ラストバージン
「電話では時々話してたけど、会うのは久しぶりだね」

「うん」

「纏まった休みが貰えたから、実家に帰って来てたんだ」


恭子を散らかったままの部屋に促すと、彼女は「どうしたの?」なんて訊いたりはせずに、ごくごく普通に笑った。


卒業と同時に中距離恋愛をしていた恋人と同棲する事を決めた恭子の職場は、彼の家から通える距離にある大きな病院だけれど……。よく考えてみると、彼女の実家は私達が通っていた大学から三十分程の距離に当たる場所で、この街からもわりと近い。

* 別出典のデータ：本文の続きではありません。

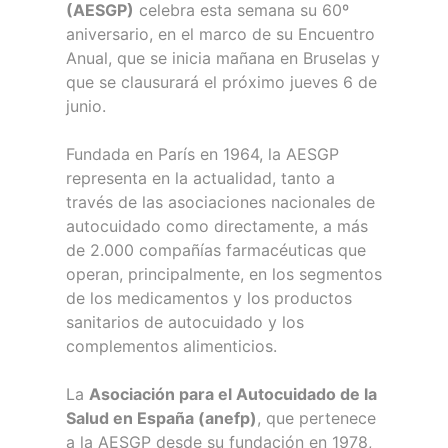
(AESGP)
celebra esta semana su 60º
aniversario, en el marco de su Encuentro
Anual, que se inicia mañana en Bruselas y
que se clausurará el próximo jueves 6 de
junio.
Fundada en París en 1964, la AESGP
representa en la actualidad, tanto a
través de las asociaciones nacionales de
autocuidado como directamente, a más
de 2.000 compañías farmacéuticas que
operan, principalmente, en los segmentos
de los medicamentos y los productos
sanitarios de autocuidado y los
complementos alimenticios.
La
Asociación para el Autocuidado de la
Salud en España (anefp)
, que pertenece
a la AESGP desde su fundación en 1978,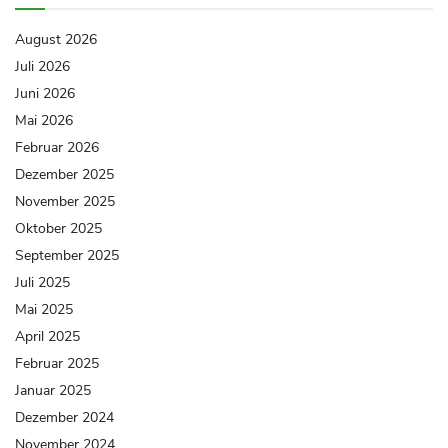
August 2026
Juli 2026
Juni 2026
Mai 2026
Februar 2026
Dezember 2025
November 2025
Oktober 2025
September 2025
Juli 2025
Mai 2025
April 2025
Februar 2025
Januar 2025
Dezember 2024
November 2024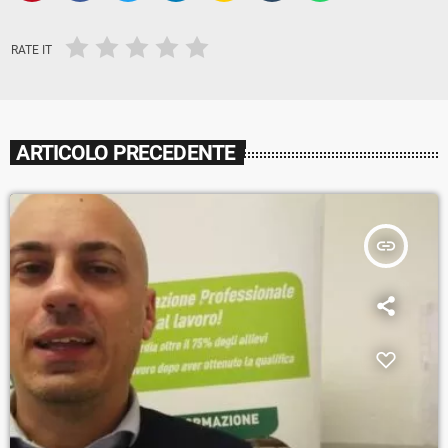
RATE IT
ARTICOLO PRECEDENTE
insert_link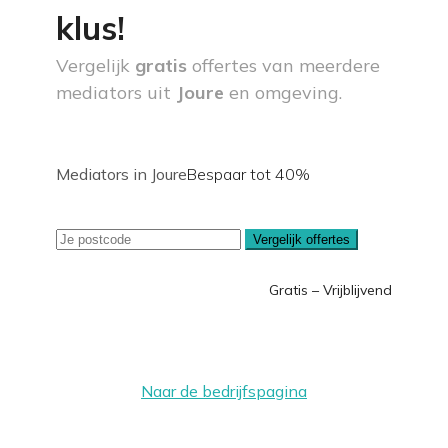
klus!
Vergelijk
gratis
offertes van meerdere
mediators uit
Joure
en omgeving.
Mediators in Joure
Bespaar tot 40%
Vergelijk offertes
Gratis – Vrijblijvend
Naar de bedrijfspagina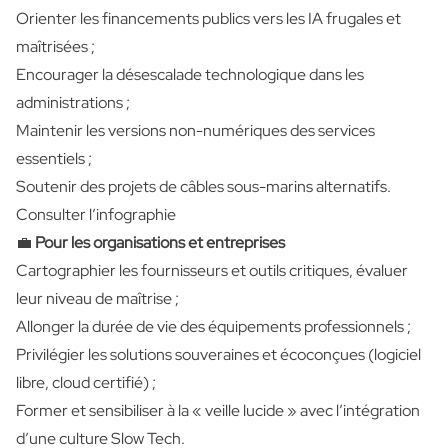
Orienter les financements publics vers les IA frugales et
maîtrisées ;
Encourager la désescalade technologique dans les
administrations ;
Maintenir les versions non-numériques des services
essentiels ;
Soutenir des projets de câbles sous-marins alternatifs.
Consulter l’infographie
💼
Pour les organisations et entreprises
Cartographier les fournisseurs et outils critiques, évaluer
leur niveau de maîtrise ;
Allonger la durée de vie des équipements professionnels ;
Privilégier les solutions souveraines et écoconçues (logiciel
libre, cloud certifié) ;
Former et sensibiliser à la « veille lucide » avec l’intégration
d’une culture Slow Tech.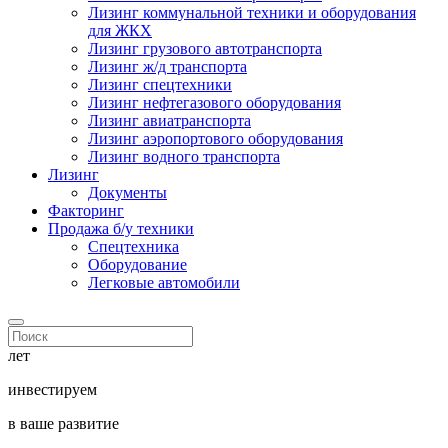
Лизинг коммунальной техники и оборудования
для ЖКХ
Лизинг грузового автотранспорта
Лизинг ж/д транспорта
Лизинг спецтехники
Лизинг нефтегазового оборудования
Лизинг авиатранспорта
Лизинг аэропортового оборудования
Лизинг водного транспорта
Лизинг
Документы
Факторинг
Продажа б/у техники
Спецтехника
Оборудование
Легковые автомобили
лет
инвестируем
в ваше развитие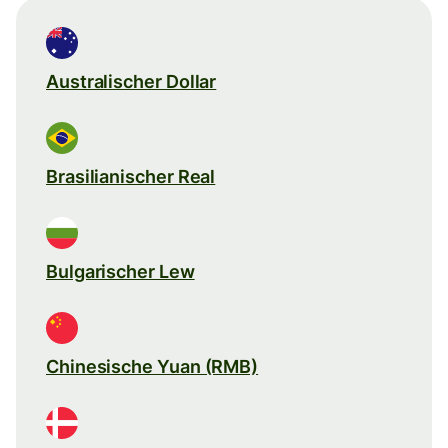
Australischer Dollar
Brasilianischer Real
Bulgarischer Lew
Chinesische Yuan (RMB)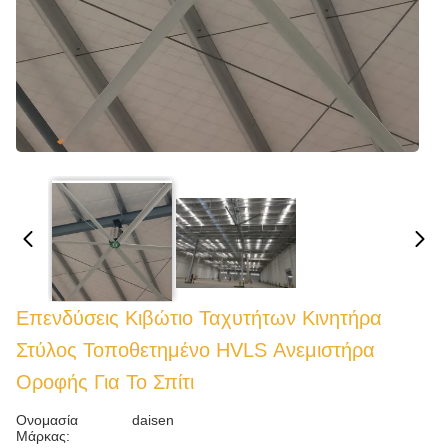
Επενδύσεις Κιβώτιο Ταχυτήτων Κινητήρα
Στύλος Τοποθετημένο HVLS Ανεμιστήρα
Οροφής Για Το Σπίτι
Ονομασία
daisen
Μάρκας: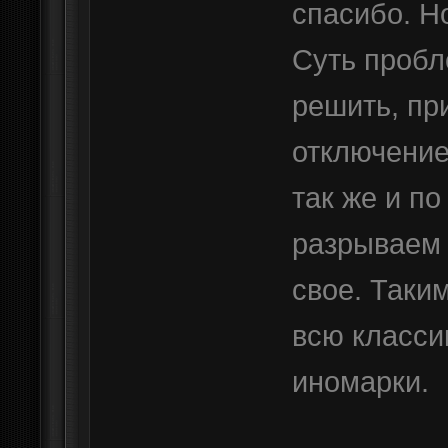
спасибо. Н
Суть пробл
решить, пр
отключение
так же и по
разрываем 
свое. Таки
всю класси
иномарки.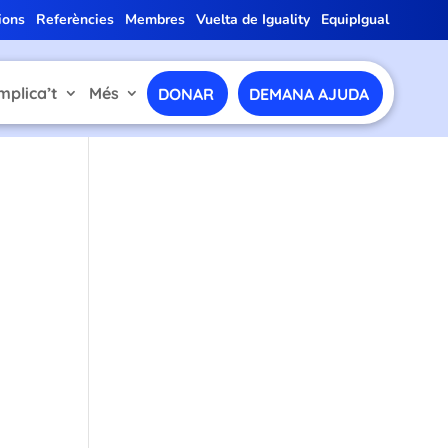
ions
Referències
Membres
Vuelta de Iguality
EquipIgual
mplica’t
Més
DONAR
DEMANA AJUDA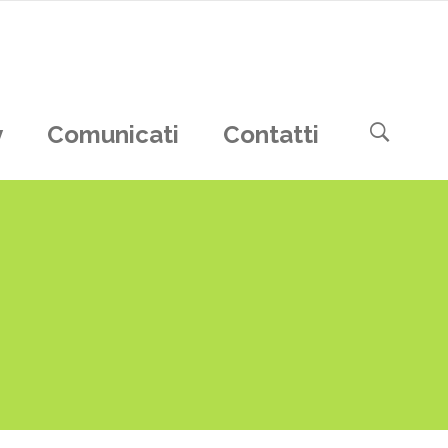
y
Comunicati
Contatti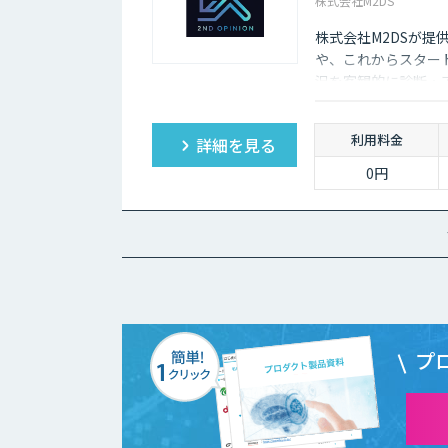
株式会社M2DS
株式会社M2DSが提
や、これからスター
況を客観的に診断・
利用料金
詳細を見る
0円
プ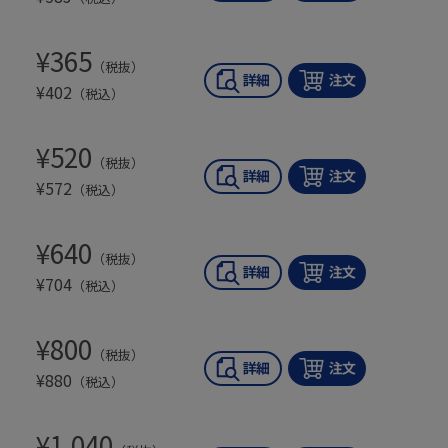
¥
365
（税抜）
¥
402
（税込）
¥
520
（税抜）
¥
572
（税込）
¥
640
（税抜）
¥
704
（税込）
¥
800
（税抜）
¥
880
（税込）
¥
1,040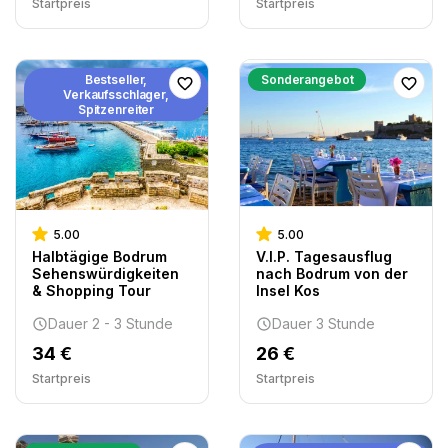
Startpreis
Startpreis
Bestseller,
Sonderangebot
Verkaufsschlager,
Spitzenreiter
5.00
5.00
Halbtägige Bodrum
V.I.P. Tagesausflug
Sehenswürdigkeiten
nach Bodrum von der
& Shopping Tour
Insel Kos
Dauer 2 - 3 Stunde
Dauer 3 Stunde
34 €
26 €
Startpreis
Startpreis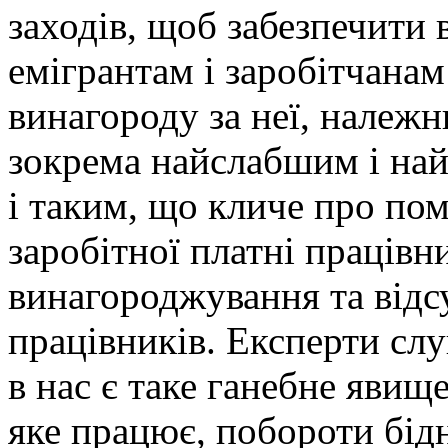
заходів, щоб забезпечити
емігрантам і заробітчанам
винагороду за неї, належн
зокрема найслабшим і на
і таким, що кличе про пом
заробітної платні працівн
винагороджування та відсу
працівників. Експерти сл
в нас є таке ганебне явище
яке працює, побороти бідн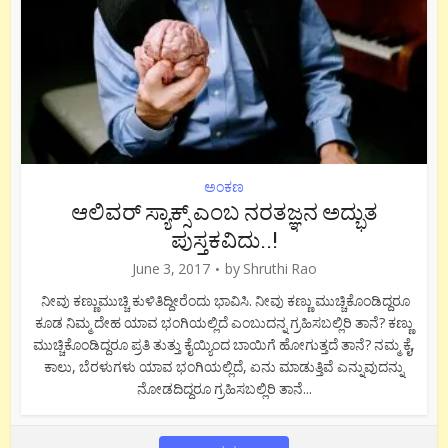
ಅಂಕಣ
ಆಲಿವರ್ ಸ್ಯಾಕ್ಸ್ ಎಂಬ ನರತಜ್ಞನ ಅದ್ಭುತ
ಪುಸ್ತಕವಿದು..!
June 3, 2017
by
Shruthi Rao
ನೀವು ಕಣ್ಣುಮುಚ್ಚಿ ಕುಳಿತಿದ್ದೀರೆಂದು ಭಾವಿಸಿ. ನೀವು ಕಣ್ಣು ಮುಚ್ಚಿಕೊಂಡಿದ್ದರೂ
ಕೂಡ ನಿಮ್ಮ ದೇಹ ಯಾವ ಭಂಗಿಯಲ್ಲಿದೆ ಎಂಬುದನ್ನ ಗ್ರಹಿಸಬಲ್ಲಿರಿ ತಾನೆ? ಕಣ್ಣು
ಮುಚ್ಚಿಕೊಂಡಿದ್ದರೂ ಪ್ರತಿ ತುತ್ತು ಕೈಯ್ಯಿಂದ ಬಾಯಿಗೆ ಹೋಗುತ್ತದೆ ತಾನೆ? ನಮ್ಮ ಕೈ,
ಕಾಲು, ಬೆರಳುಗಳು ಯಾವ ಭಂಗಿಯಲ್ಲಿದೆ, ಏನು ಮಾಡುತ್ತಿವೆ ಎನ್ನುವುದನ್ನು
ನೋಡದಿದ್ದರೂ ಗ್ರಹಿಸಬಲ್ಲಿರಿ ತಾನೆ...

だから、恭子が実家に帰っていたのだと聞いた直後には、さっき抱いた疑問が解決した。


「……話、聞こうか? それとも話したくない?」


そんな事を考えていた私に、彼女がフワリと微笑んだ。


「私はどっちでもいいよ。葵が聞いて欲しいと思うなら聞くし、話したくないなら何も訊かない。でも、家に帰るのは明日の夕方だから、何なら一晩中付き合えるよ」


決して押し付けがましくはない、思いやりの言葉。


最初から事情を訊かれていたら、素直に話せなかったかもしれないけれど……。

「私でよかったら、今夜は傍にいるからね」

優しく包み込むような声音で言った恭子に、私はすんなりと縋り付く事が出来た。